Master iPhone hacker Charlie Miller will be giving the keynote speech, which will be about why the bad guys are winning, at NATO's International Conference on Cyber Conflict.
Security
researcher Charlie Miller will deliver the keynote speech June 9 at the International
Conference on Cyber Conflict. The conference, in its third year, is sponsored
by the NATO Cooperative Cyber Defence Center of Excellence and will take place
in Estonia.
Miller's
keynote, entitled "Why the Bad Guys are Winning the InfoSec War," will use the
recent security breaches at PBS.org, RSA Security and
HBGary Federal as examples, Miller told
eWEEK. Miller analyzed recent events and
determined that the common denominator across all the incidents was unknown
vulnerabilities and zero-day exploits.
"You are doing
everything right, but the bad guys are coming in because they know about
vulnerabilities no one else does," Miller said.
Enterprises
and governments for the most part have been doing security long enough that
they know they have to keep their systems patched. But when most attacks involve
a zero-day exploit, no patch is available. Organizations don't even know they
are vulnerable, Miller said.
In the case of
PBS.org, Lulz Security, a group of
cyber-pranksters usually out for laughs (or lolz) did not like the way
whistleblower site WikiLeaks was portrayed in the Frontline documentary
WikiSecrets. They uncovered a zero-day vulnerability in Movable Type 4, the
content-management system used by PBS, and broke in, defacing the site and
posting a fake news story about Tupac Shakur supposedly being alive.
Miller blamed
the software vendors for the situation. Companies are shipping products with bugs
and issues they haven't fixed, and the ones suffering for it are the customers
and end users, Miller said. The malicious Excel spreadsheet that attackers used
to exploit a zero-day vulnerability in Flash did not affect Microsoft or Adobe,
but instead,
RSA Security, back in March, Miller said.
The company
that actually makes the software has little incentive to make the investment to
ship bug-free code, according to Miller. It's difficult and expensive to write
secure code. As long as companies don't see a direct benefit to being secure,
they won't spend the extra time, resources and money to address bugs.
Companies like
Microsoft and Apple should be focusing on better coding practices and check for
bugs during development. Before the product ships, they should have a security
team or outside researchers come in as consultants to help look for bugs in the
code, according to Miller.
Miller also
suggested that the software industry and its customers have to give some
incentive for researchers and security consultants to devote their time and
effort to looking for security holes and then reporting them to the vendors.

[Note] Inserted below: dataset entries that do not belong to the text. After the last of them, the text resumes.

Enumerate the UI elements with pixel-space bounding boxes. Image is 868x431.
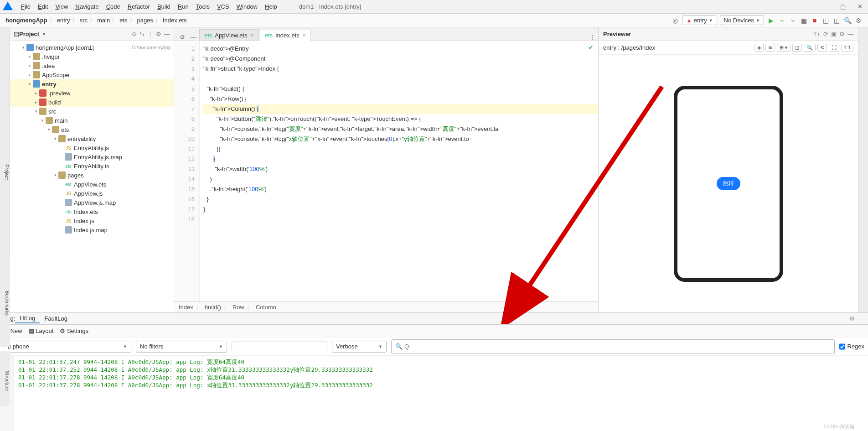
pv-snap-icon[interactable]: ▣	[831, 31, 837, 37]
tab-faultlog[interactable]: FaultLog	[40, 314, 72, 323]
profile-button[interactable]: ▦	[800, 16, 808, 25]
tree-node[interactable]: etsAppView.ets	[10, 180, 174, 189]
tree-node[interactable]: etsEntryAbility.ts	[10, 161, 174, 171]
coverage-button[interactable]: ⌁	[789, 16, 797, 25]
log-gear-icon[interactable]: ⚙	[849, 315, 855, 322]
run-button[interactable]: ▶	[767, 16, 775, 25]
side-tab-structure[interactable]: Structure	[0, 351, 10, 406]
tab-hilog[interactable]: HiLog	[15, 314, 40, 323]
search-icon[interactable]: 🔍	[843, 16, 852, 25]
device-selector[interactable]: No Devices▼	[720, 16, 764, 25]
code-crumb[interactable]: Row	[232, 304, 244, 311]
code-crumb[interactable]: Column	[256, 304, 276, 311]
menu-refactor[interactable]: Refactor	[124, 2, 154, 11]
code-area[interactable]: "k-deco">@Entry"k-deco">@Component"k-fn"…	[200, 41, 598, 301]
code-breadcrumb[interactable]: Index〉build()〉Row〉Column	[174, 301, 598, 312]
tree-node[interactable]: ▾ets	[10, 125, 174, 134]
pv-grid-icon[interactable]: ⊞ ▾	[777, 44, 790, 52]
menu-window[interactable]: Window	[233, 2, 261, 11]
close-tab-icon[interactable]: ✕	[250, 33, 254, 38]
tree-node[interactable]: JSEntryAbility.js	[10, 143, 174, 152]
tree-node[interactable]: ▾pages	[10, 171, 174, 180]
pv-rotate-icon[interactable]: ⟲	[817, 44, 827, 52]
settings-icon[interactable]: ⚙	[854, 16, 863, 25]
pv-inspect-icon[interactable]: ◈	[754, 44, 764, 52]
log-tag-input[interactable]	[232, 342, 327, 351]
log-output[interactable]: 01-01 22:01:37.247 9944-14208 I A0c0d0/J…	[14, 356, 868, 431]
pv-zoom-icon[interactable]: 🔍	[804, 44, 816, 52]
pv-tt-icon[interactable]: Tᴛ	[813, 31, 821, 37]
menu-help[interactable]: Help	[261, 2, 281, 11]
menu-vcs[interactable]: VCS	[213, 2, 233, 11]
tree-node[interactable]: ▾entryability	[10, 134, 174, 143]
stop-button[interactable]: ■	[811, 16, 819, 25]
tree-node[interactable]: ▸.preview	[10, 88, 174, 98]
log-device-dd[interactable]: ▯ phone▼	[4, 341, 131, 353]
pv-refresh-icon[interactable]: ⟳	[823, 31, 828, 37]
log-search-input[interactable]: 🔍	[391, 339, 835, 354]
close-tab-icon[interactable]: ✕	[302, 33, 306, 38]
collapse-icon[interactable]: ⋮	[147, 31, 153, 37]
side-tab-bookmarks[interactable]: Bookmarks	[0, 255, 10, 347]
maximize-button[interactable]: ▢	[837, 3, 848, 10]
editor-tab[interactable]: etsAppView.ets✕	[199, 29, 259, 41]
tree-node[interactable]: ▸.hvigor	[10, 52, 174, 61]
tabs-more-icon[interactable]: ⋮	[587, 34, 598, 41]
crumb-4[interactable]: ets	[119, 17, 127, 24]
crumb-1[interactable]: entry	[57, 17, 70, 24]
tree-node[interactable]: Index.js.map	[10, 225, 174, 234]
menu-build[interactable]: Build	[154, 2, 174, 11]
toolbar-icon-2[interactable]: ◫	[832, 16, 841, 25]
code-crumb[interactable]: Index	[179, 304, 193, 311]
locate-icon[interactable]: ⊙	[132, 31, 137, 37]
code-editor[interactable]: 123456789101112131415161718 "k-deco">@En…	[174, 41, 598, 301]
pv-crop-icon[interactable]: ◻	[792, 44, 802, 52]
debug-button[interactable]: ⌁	[778, 16, 786, 25]
toolbar-icon-1[interactable]: ◫	[822, 16, 830, 25]
tree-node[interactable]: ▾main	[10, 116, 174, 125]
pv-ratio-icon[interactable]: 1:1	[841, 44, 853, 52]
tree-node[interactable]: ▾entry	[10, 79, 174, 88]
code-crumb[interactable]: build()	[205, 304, 221, 311]
menu-run[interactable]: Run	[174, 2, 192, 11]
tree-node[interactable]: AppView.js.map	[10, 198, 174, 207]
hide-icon[interactable]: —	[164, 31, 170, 37]
tree-node[interactable]: etsIndex.ets	[10, 207, 174, 216]
project-panel-title[interactable]: Project	[19, 31, 39, 37]
tree-node[interactable]: ▸.idea	[10, 61, 174, 70]
preview-button-jump[interactable]: 跳转	[717, 177, 740, 190]
menu-tools[interactable]: Tools	[192, 2, 213, 11]
editor-tab[interactable]: etsIndex.ets✕	[260, 30, 311, 41]
crumb-0[interactable]: hongmengApp	[5, 17, 47, 24]
menu-file[interactable]: File	[17, 2, 34, 11]
pv-gear-icon[interactable]: ⚙	[839, 31, 845, 37]
pv-hide-icon[interactable]: —	[847, 31, 853, 37]
log-hide-icon[interactable]: —	[858, 315, 864, 322]
pv-layers-icon[interactable]: ≋	[765, 44, 775, 52]
close-button[interactable]: ✕	[855, 3, 865, 10]
tree-node[interactable]: EntryAbility.js.map	[10, 152, 174, 161]
menu-view[interactable]: View	[52, 2, 72, 11]
tree-node[interactable]: ▾src	[10, 107, 174, 116]
log-filter-dd[interactable]: No filters▼	[136, 341, 227, 353]
expand-icon[interactable]: ⇆	[140, 31, 145, 37]
log-level-dd[interactable]: Verbose▼	[332, 341, 387, 353]
menu-navigate[interactable]: Navigate	[72, 2, 102, 11]
project-tree[interactable]: ▾hongmengApp [dom1]D:\hongmengApp▸.hvigo…	[10, 41, 174, 312]
crumb-5[interactable]: pages	[137, 17, 153, 24]
tree-node[interactable]: ▾hongmengApp [dom1]D:\hongmengApp	[10, 43, 174, 52]
tree-node[interactable]: ▸build	[10, 98, 174, 107]
crumb-6[interactable]: Index.ets	[163, 17, 187, 24]
crumb-2[interactable]: src	[80, 17, 88, 24]
tabs-gear-icon[interactable]: ⚙	[177, 34, 188, 41]
minimize-button[interactable]: —	[820, 3, 831, 10]
crumb-3[interactable]: main	[97, 17, 110, 24]
log-layout[interactable]: ▦ Layout	[29, 327, 54, 334]
tabs-minus-icon[interactable]: —	[188, 34, 199, 41]
gear-icon[interactable]: ⚙	[156, 31, 161, 37]
pv-full-icon[interactable]: ⛶	[829, 44, 839, 52]
tree-node[interactable]: ▸AppScope	[10, 70, 174, 79]
menu-code[interactable]: Code	[103, 2, 124, 11]
tree-node[interactable]: JSIndex.js	[10, 216, 174, 225]
menu-edit[interactable]: Edit	[34, 2, 52, 11]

"Researchers can report to the company and get their names on a Website when
the patch comes out, or they can sell it to a bad guy on the black market and
make some money," Miller said. "We shouldn't be putting people in that position
to have to choose in the first place," said Miller.
Miller said a
bounty program like the one Google has for its Chrome Web browser is a step in
the right direction because it gives researchers incentive to look for and
report issues.
The battle is
harder for the software vendors to fight, since they have to ensure every bug
is addressed, while the attackers just have to find one, according to Miller.
Attackers
aren't using all the exploits they find at once, either. Many of them hold
zero-day vulnerabilities in reserve so that they always have a backup attack
method to fall back on after the company fixes the flaws that come to light.
Miller cited
some statistics from an organization that does penetration testing. The average
lifespan of a zero-day vulnerability is 348 days, Miller said. That is, it
takes nearly a year for a zero-day to be patched from the day it is reported.
The fastest a zero-day that an organization reported got fixed was 99 days, and
the slowest was over three years, according to Miller.
If companies
were doing a better job testing and fixing bugs before shipping each new
version, it would be "harder to hang onto the zero-day," Miller said.
Miller is
currently a principal research consultant for Accuvant Labs, a company that
specializes in penetration testing, application and enterprise security
assessments, and vulnerability research. Miller is also well-known for hacking
Apple products. He co-wrote The Mac Hacker's Handbook with Dai Zovi and has won
three
Pwn2Own contests at CanSecWest for successfully
compromising up-to-date, fully patched MacOS X systems and iPhones.